Открытое письмо к Д. В. Философову, Розанов Василий Васильевич, Год: 1899

Время на прочтение: 12 минут(ы)
Розанов В. В. Собрание сочинений. Юдаизм. — Статьи и очерки 1898—1901 гг.
М.: Республика, СПб.: Росток, 2009.

ОТКРЫТОЕ ПИСЬМО К Д. В. ФИЛОСОФОВУ

Связность и преемственность культуры может быть ни в чем так не выражается, как в простом и будничном факте взаимной возбудимости идей и чувств. Куда бы мы ни бросили свой взгляд, он рождает в нас впечатления, и зависимые, и вместе новые, и нет строки, страницы, с умом написанной, которая не порождала бы новых страниц. Прочитав Ваше, прекрасное по тону и языку, рассуждение ‘Серьезный разговор с нитчеанцами’ (не представляется ли Вам это заглавие несколько вульгарным и слишком случайным сравнительно с содержанием статьи?) мне захотелось говорить и говорить на тему, очевидно, Вас занимающую. Но раньше этих рассуждений по существу предмета, я отведу в сторону одну неправильность, так сказать, литературноличную. Не в силах объяснить, почему, — страницы Нитче, первые, какие мне попались… не очаровали меня. По моему же литературному эпикурейству я читаю исключительно одно то, что именно очаровывает. Так мало ведь мы живем на земле. Первое полученное впечатление помешало дальнейшим чтениям, и факт, которого вы, конечно, не могли знать, заключается в том, что о Нитче мне ничего неизвестно, кроме того, что ‘он был великий философ’, и кончил печальным умственным расстройством.

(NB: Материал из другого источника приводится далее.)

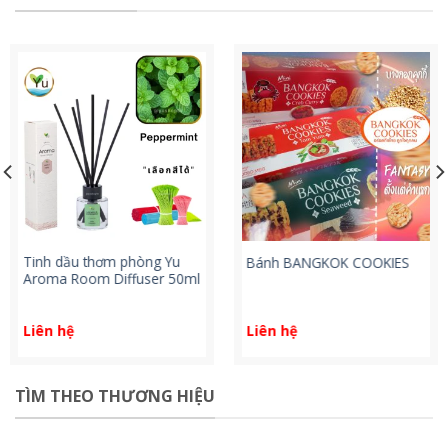
Yanhee Premium Serum –
Kem dưỡng da chống lãi
Serum trị mụn, tàn nhang
hóa Yanhee Vita8 Cream
và vết thâm từ Yanhee
Liên hệ
Liên hệ
TÌM THEO THƯƠNG HIỆU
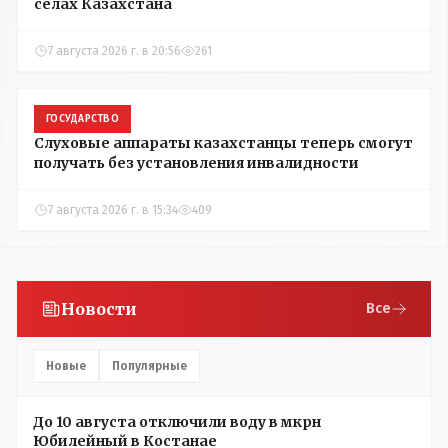
сёлах Казахстана
7 августа 2026 г. в 20:56
261
ГОСУДАРСТВО
Слуховые аппараты казахстанцы теперь смогут
получать без установления инвалидности
7 августа 2026 г. в 15:34
409
Новости
Все
Новые
Популярные
До 10 августа отключили воду в мкрн
Юбилейный в Костанае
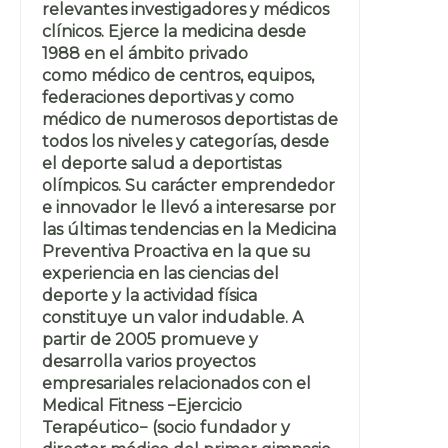
relevantes investigadores y médicos
clínicos. Ejerce la medicina desde
1988 en el ámbito privado
como médico de centros, equipos,
federaciones deportivas y como
médico de numerosos deportistas de
todos los niveles y categorías, desde
el deporte salud a deportistas
olímpicos. Su carácter emprendedor
e innovador le llevó a interesarse por
las últimas tendencias en la Medicina
Preventiva Proactiva en la que su
experiencia en las ciencias del
deporte y la actividad física
constituye un valor indudable. A
partir de 2005 promueve y
desarrolla varios proyectos
empresariales relacionados con el
Medical Fitness −Ejercicio
Terapéutico− (socio fundador y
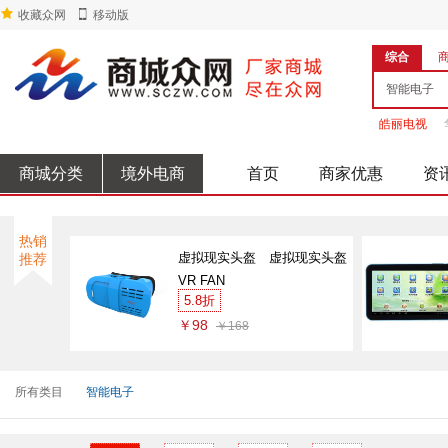
收藏众网
移动版
综合
皓丽电视
商城分类
境外电商
首页
商家优惠
资
热销
虚拟现实头盔 虚拟现实头盔
推荐
VR FAN
5.8折
￥98
￥168
所有类目
智能电子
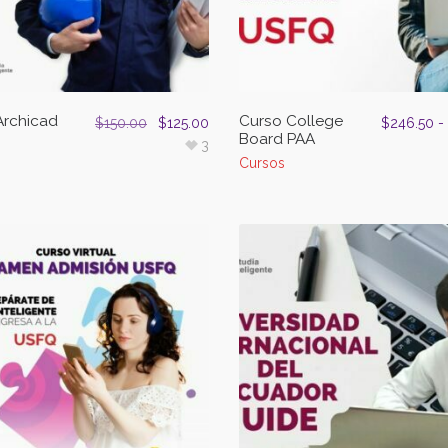
Archicad
Curso College
$
150.00
$
125.00
$
246.50
-
Board PAA
3
Cursos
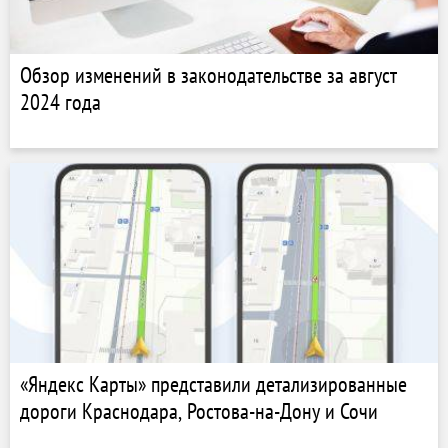
Обзор изменений в законодательстве за август
2024 года
«Яндекс Карты» представили детализированные
дороги Краснодара, Ростова-на-Дону и Сочи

Эпиграф из Еврипида к Вашей статье и некоторые ее места, как бы комментирующие этот эпиграф, обратили мою мысль к старомучительной теме. С тех пор как появилось знаменитое рассуждение Л. Толстого: ‘Почему люди одурманиваются’, я не переставал думать: ‘Почему они, в самом деле, одурманиваются?’. Вы знаете, вопрос так и не получил никакого ответа. Да кто одурманивается? Да где одурманиваются? Казалось бы, эти простые вопросы должны были повести, прежде всего, к обширному фактическому исследованию, которое и привело бы, может статься, к искомому ответу. Умейте различать людей, неодолимо отвращающихся от ‘дурмана’, и, может быть, вы откроете, если не положительным путем, то отрицательным, глубочайший родник ‘дурманного шатания’, ‘дурманного брожения’, ‘дурманных поисков’. Не забуду впечатлений почти детства и потом, отчасти, возмужалости: идешь в воскресенье в церковь — и вот видишь по дороге клюет человек православный лицом в грязь, в забор. ‘И это образ Божий’, подумаешь. Что-то ужасное, какая-то невероятная жалость с так и непогашенным презрением смешивалась в моей душе. ‘Так отчего же они одурманивались?’.

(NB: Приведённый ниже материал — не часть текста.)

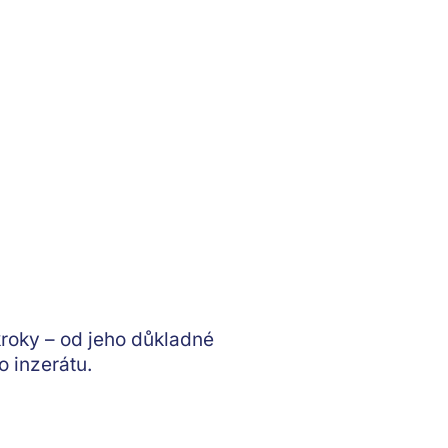
kroky – od jeho důkladné
o inzerátu.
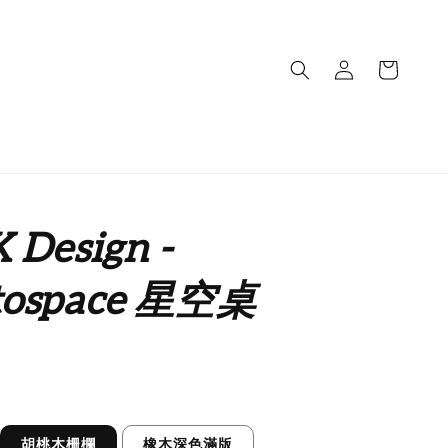
 Design -
tospace 星空桌
胡桃木柵欄
橡木深色滿版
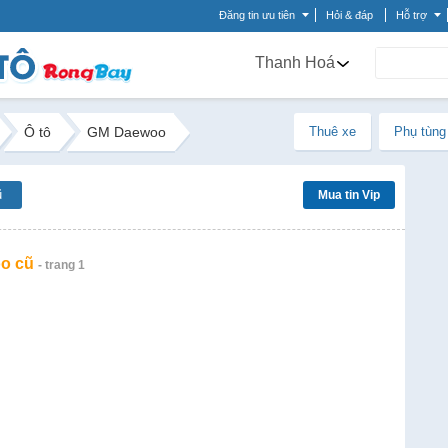
Đăng tin ưu tiên
Hỏi & đáp
Hỗ trợ
Thanh Hoá
Ô tô
GM Daewoo
Thuê xe
Phụ tùng
ũ
Mua tin Vip
o cũ
- trang 1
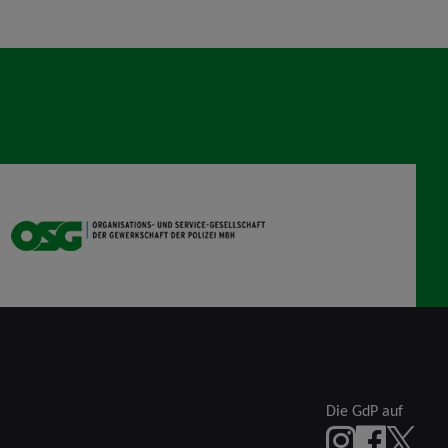
OSG
Die GdP auf
Instagram
Facebook
X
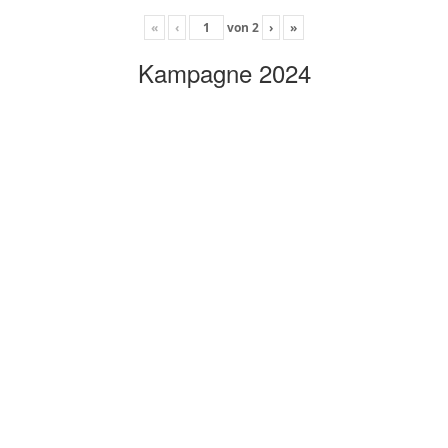
«
‹
von
2
›
»
Kampagne 2024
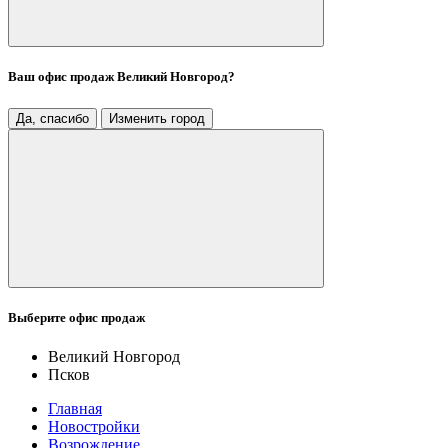
Ваш офис продаж
Великий Новгород
?
Да, спасибо
Изменить город
Выберите офис продаж
Великий Новгород
Псков
Главная
Новостройки
Возрождение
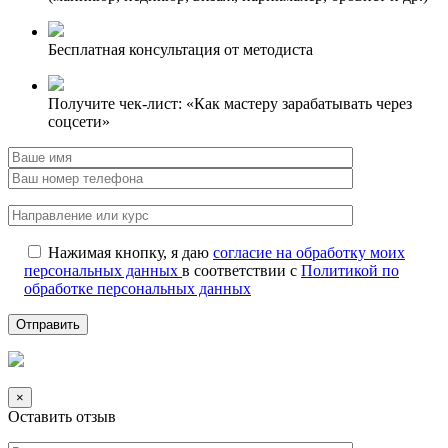
Бесплатная консультация от методиста
Получите чек-лист: «Как мастеру зарабатывать через
соцсети»
Нажимая кнопку, я даю
согласие на обработку моих
персональных данных
в соответствии с
Политикой по
обработке персональных данных
×
Оставить отзыв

Шли годы и я все думал над темой. И вот я остановился на начале, о котором говорит Еврипид, в словах, которые Вы взяли эпиграфом. Я повторю их: ‘— В чем видишь ты смысл оргий?
— Смертным, непосвященным в их таинства, этого открывать нельзя.

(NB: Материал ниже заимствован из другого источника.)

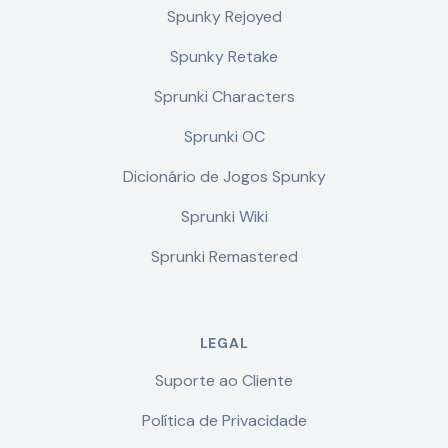
Spunky Rejoyed
Spunky Retake
Sprunki Characters
Sprunki OC
Dicionário de Jogos Spunky
Sprunki Wiki
Sprunki Remastered
LEGAL
Suporte ao Cliente
Política de Privacidade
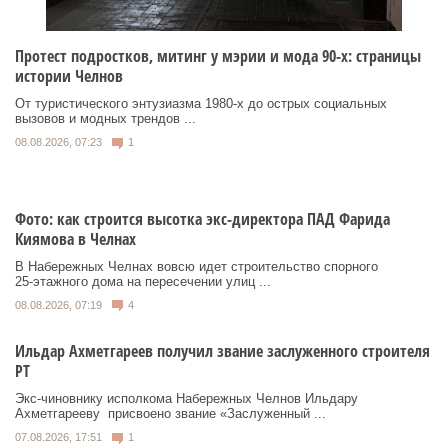
Протест подростков, митинг у мэрии и мода 90-х: страницы
истории Челнов
От туристического энтузиазма 1980‑х до острых социальных
вызовов и модных трендов ...
08.08.2026, 07:23
1
Фото: как строится высотка экс-директора ПАД Фарида
Киямова в Челнах
В Набережных Челнах вовсю идет строительство спорного
25‑этажного дома на пересечении улиц ...
08.08.2026, 07:19
4
Ильдар Ахметгареев получил звание заслуженного строителя
РТ
Экс‑чиновнику исполкома Набережных Челнов Ильдару
Ахметгарееву присвоено звание «Заслуженный ...
07.08.2026, 17:51
1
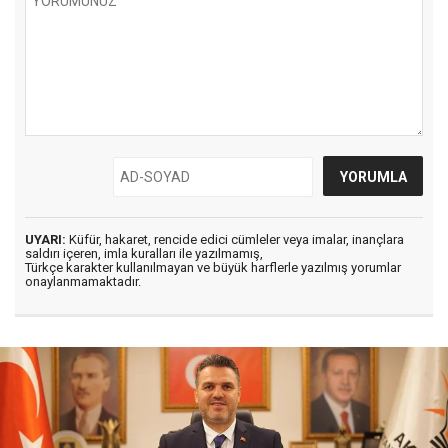
UYARI:
Küfür, hakaret, rencide edici cümleler veya imalar, inançlara
saldırı içeren, imla kuralları ile yazılmamış,
Türkçe karakter kullanılmayan ve büyük harflerle yazılmış yorumlar
onaylanmamaktadır.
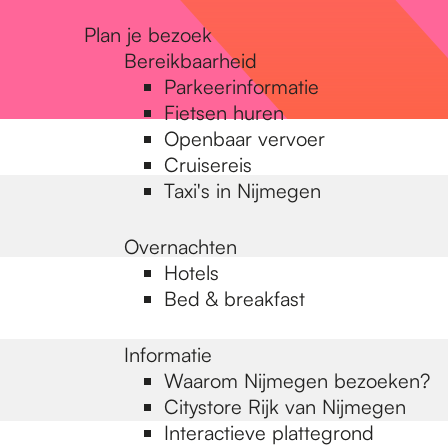
Plan je bezoek
Bereikbaarheid
Parkeerinformatie
Fietsen huren
Openbaar vervoer
Cruisereis
Taxi's in Nijmegen
Overnachten
Hotels
Bed & breakfast
Informatie
Waarom Nijmegen bezoeken?
Citystore Rijk van Nijmegen
Interactieve plattegrond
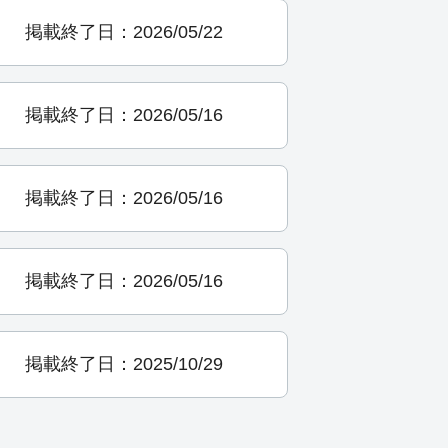
掲載終了日：2026/05/22
掲載終了日：2026/05/16
掲載終了日：2026/05/16
掲載終了日：2026/05/16
掲載終了日：2025/10/29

— Какую же пользу из них извлекают посвященные?
— Тебе это недоступно, но знать это следует’.
Может быть, в мыслях, которые в долгие годы размышлений, у меня сложились об этом предмете, есть что-нибудь новое сравнительно с краткими и неясными словами Еврипида, и я позволю их развить в этом непритязательном письме к Вам.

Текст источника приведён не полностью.